● **SOURCE DATA**
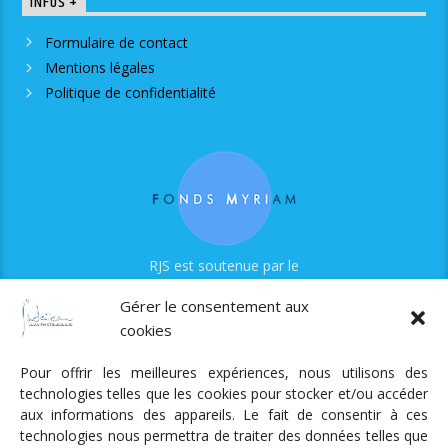
INFOS +
Formulaire de contact
Mentions légales
Politique de confidentialité
RJS est soutenue par le
Fonds Myriam
Gérer le consentement aux
cookies
Pour offrir les meilleures expériences, nous utilisons des
technologies telles que les cookies pour stocker et/ou accéder
aux informations des appareils. Le fait de consentir à ces
technologies nous permettra de traiter des données telles que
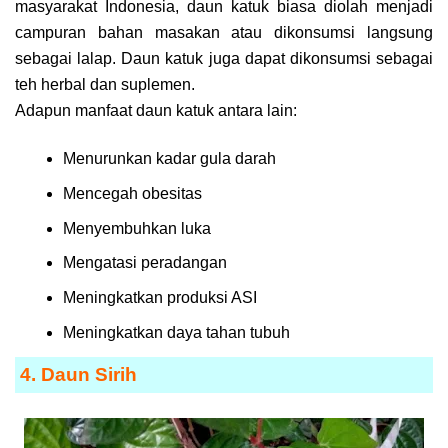
masyarakat Indonesia, daun katuk biasa diolah menjadi
campuran bahan masakan atau dikonsumsi langsung
sebagai lalap. Daun katuk juga dapat dikonsumsi sebagai
teh herbal dan suplemen.
Adapun manfaat daun katuk antara lain:
Menurunkan kadar gula darah
Mencegah obesitas
Menyembuhkan luka
Mengatasi peradangan
Meningkatkan produksi ASI
Meningkatkan daya tahan tubuh
4. Daun Sirih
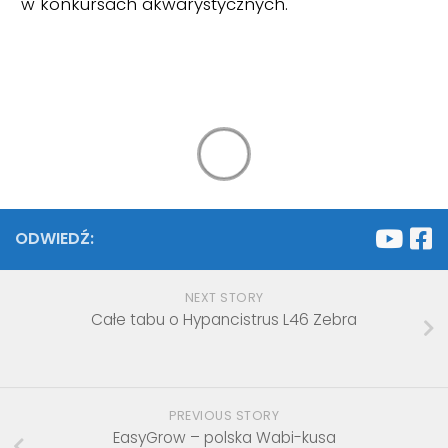
w konkursach akwarystycznych.
ODWIEDŹ:
NEXT STORY
Całe tabu o Hypancistrus L46 Zebra
PREVIOUS STORY
EasyGrow – polska Wabi-kusa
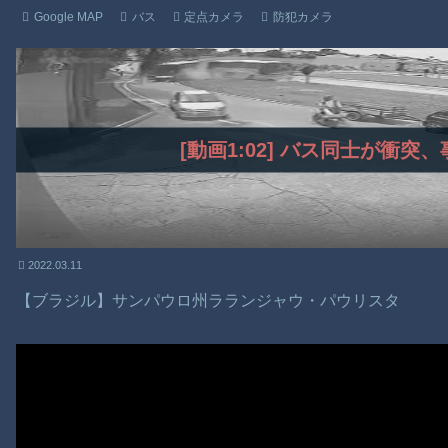
Google MAP
バス
定点カメラ
防犯カメラ
[動画1:02] バス同士が衝突
2022.03.11
【ブラジル】サンパウロ州ラランジャウ・パウリスタ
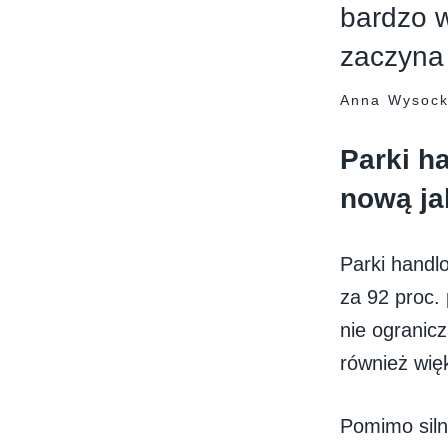
bardzo 
zaczyna
Anna Wysock
Parki h
nową ja
Parki handl
za 92 proc. 
nie ogranic
również więk
Pomimo siln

● **INSTRUCTIONS TO FOLLOW**
Set every line of the records down again exactly, and exclude all pictures.

● **RESULT OF THIS TASK**
INFOS +
Formulaire de contact
Mentions légales
Politique de confidentialité
RJS est soutenue par le
Fonds Myriam
Gérer le consentement aux
cookies
Pour offrir les meilleures expériences, nous utilisons des
technologies telles que les cookies pour stocker et/ou accéder
aux informations des appareils. Le fait de consentir à ces
technologies nous permettra de traiter des données telles que
masyarakat Indonesia, daun katuk biasa diolah menjadi
campuran bahan masakan atau dikonsumsi langsung
sebagai lalap. Daun katuk juga dapat dikonsumsi sebagai
teh herbal dan suplemen.
Adapun manfaat daun katuk antara lain:
Menurunkan kadar gula darah
Mencegah obesitas
Menyembuhkan luka
Mengatasi peradangan
Meningkatkan produksi ASI
Meningkatkan daya tahan tubuh
4. Daun Sirih
w konkursach akwarystycznych.
ODWIEDŹ:
NEXT STORY
Całe tabu o Hypancistrus L46 Zebra
PREVIOUS STORY
EasyGrow – polska Wabi-kusa
Google MAP
バス
定点カメラ
防犯カメラ
[動画1:02] バス同士が衝突
2022.03.11
【ブラジル】サンパウロ州ラランジャウ・パウリスタ
bardzo 
zaczyna
Anna Wysock
Parki h
nową ja
Parki handl
za 92 proc. 
nie ogranic
również więk
Pomimo siln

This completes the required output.